**Aim of the task:**
The needed output is the run of lines below from the one containing "PATA Travel Mart 2023 in New Delhi." through the one containing "افشین باران", copied exactly and free of pictures.

**Source data:**
+ + + + +

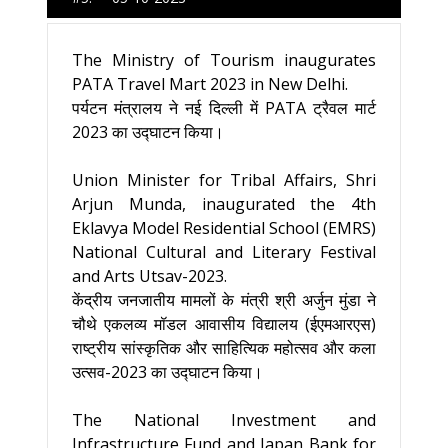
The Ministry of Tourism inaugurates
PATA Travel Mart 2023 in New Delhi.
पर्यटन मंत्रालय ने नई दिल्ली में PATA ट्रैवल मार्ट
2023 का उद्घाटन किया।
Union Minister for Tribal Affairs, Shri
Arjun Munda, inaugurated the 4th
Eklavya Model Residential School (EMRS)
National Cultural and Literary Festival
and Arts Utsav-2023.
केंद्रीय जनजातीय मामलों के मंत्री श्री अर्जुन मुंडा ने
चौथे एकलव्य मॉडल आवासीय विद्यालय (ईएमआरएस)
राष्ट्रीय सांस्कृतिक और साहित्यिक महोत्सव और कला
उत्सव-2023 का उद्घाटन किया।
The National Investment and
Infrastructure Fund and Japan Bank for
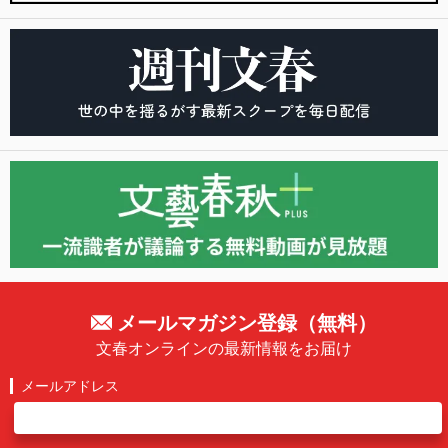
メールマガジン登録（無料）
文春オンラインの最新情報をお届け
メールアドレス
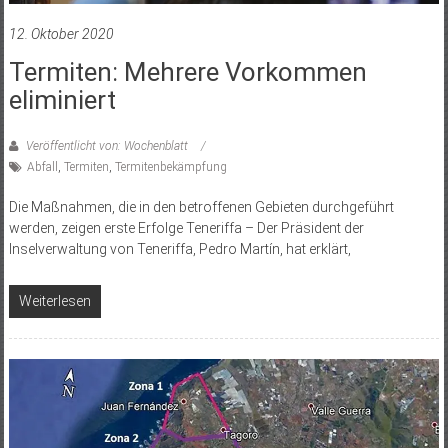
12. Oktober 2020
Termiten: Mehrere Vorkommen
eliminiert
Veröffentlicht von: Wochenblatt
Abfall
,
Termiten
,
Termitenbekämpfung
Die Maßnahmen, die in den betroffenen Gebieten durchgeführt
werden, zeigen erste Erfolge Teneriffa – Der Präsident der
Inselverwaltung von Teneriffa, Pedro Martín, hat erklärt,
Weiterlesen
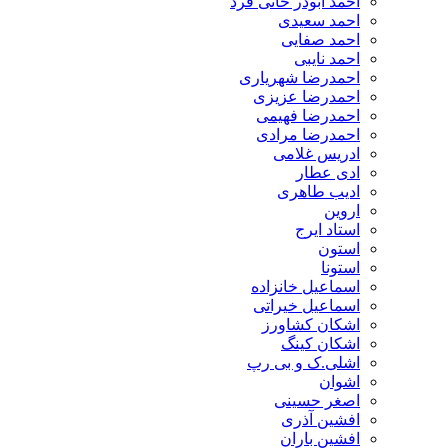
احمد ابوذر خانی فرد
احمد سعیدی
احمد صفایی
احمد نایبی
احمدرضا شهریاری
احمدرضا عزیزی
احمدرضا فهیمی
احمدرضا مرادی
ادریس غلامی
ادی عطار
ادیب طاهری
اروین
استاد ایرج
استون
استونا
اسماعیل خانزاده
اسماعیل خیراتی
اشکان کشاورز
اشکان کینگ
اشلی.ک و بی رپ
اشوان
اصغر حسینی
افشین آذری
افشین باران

+ + + + +

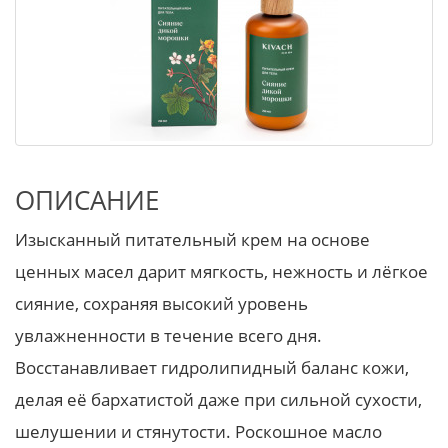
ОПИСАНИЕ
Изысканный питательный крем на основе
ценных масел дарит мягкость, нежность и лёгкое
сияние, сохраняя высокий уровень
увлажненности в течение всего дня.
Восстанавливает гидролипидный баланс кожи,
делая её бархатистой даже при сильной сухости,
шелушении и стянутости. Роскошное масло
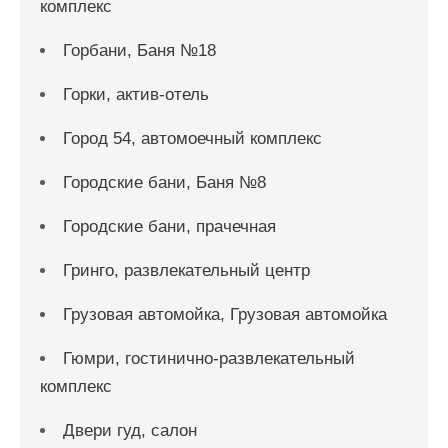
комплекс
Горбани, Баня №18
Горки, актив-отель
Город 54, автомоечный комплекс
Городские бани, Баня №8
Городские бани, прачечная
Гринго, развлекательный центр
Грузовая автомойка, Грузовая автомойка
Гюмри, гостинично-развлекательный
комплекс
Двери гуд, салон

+ + + + +

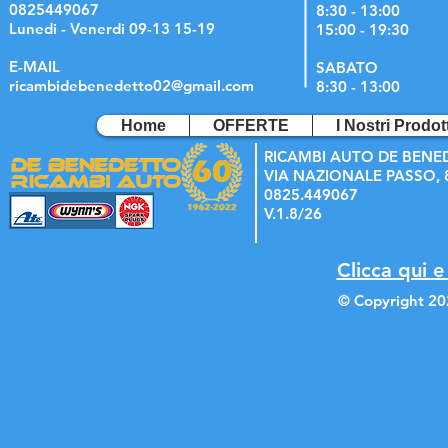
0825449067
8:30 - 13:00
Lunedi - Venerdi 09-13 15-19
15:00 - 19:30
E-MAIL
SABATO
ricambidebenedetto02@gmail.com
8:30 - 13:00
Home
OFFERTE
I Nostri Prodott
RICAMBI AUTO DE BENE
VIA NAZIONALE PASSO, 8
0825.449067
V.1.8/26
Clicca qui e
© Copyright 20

+ + + + +

**Answer space:**
PATA Travel Mart 2023 in New Delhi.
पर्यटन मंत्रालय ने नई दिल्ली में PATA ट्रैवल मार्ट
2023 का उद्घाटन किया।
Union Minister for Tribal Affairs, Shri
Arjun Munda, inaugurated the 4th
Eklavya Model Residential School (EMRS)
National Cultural and Literary Festival
and Arts Utsav-2023.
केंद्रीय जनजातीय मामलों के मंत्री श्री अर्जुन मुंडा ने
चौथे एकलव्य मॉडल आवासीय विद्यालय (ईएमआरएस)
राष्ट्रीय सांस्कृतिक और साहित्यिक महोत्सव और कला
उत्सव-2023 का उद्घाटन किया।
The National Investment and
Infrastructure Fund and Japan Bank for
メールマガジン登録（無料）
文春オンラインの最新情報をお届け
メールアドレス
12. Oktober 2020
Termiten: Mehrere Vorkommen
eliminiert
Veröffentlicht von: Wochenblatt
Abfall
,
Termiten
,
Termitenbekämpfung
Die Maßnahmen, die in den betroffenen Gebieten durchgeführt
werden, zeigen erste Erfolge Teneriffa – Der Präsident der
Inselverwaltung von Teneriffa, Pedro Martín, hat erklärt,
Weiterlesen
احمد ابوذر خانی فرد
احمد سعیدی
احمد صفایی
احمد نایبی
احمدرضا شهریاری
احمدرضا عزیزی
احمدرضا فهیمی
احمدرضا مرادی
ادریس غلامی
ادی عطار
ادیب طاهری
اروین
استاد ایرج
استون
استونا
اسماعیل خانزاده
اسماعیل خیراتی
اشکان کشاورز
اشکان کینگ
اشلی.ک و بی رپ
اشوان
اصغر حسینی
افشین آذری
افشین باران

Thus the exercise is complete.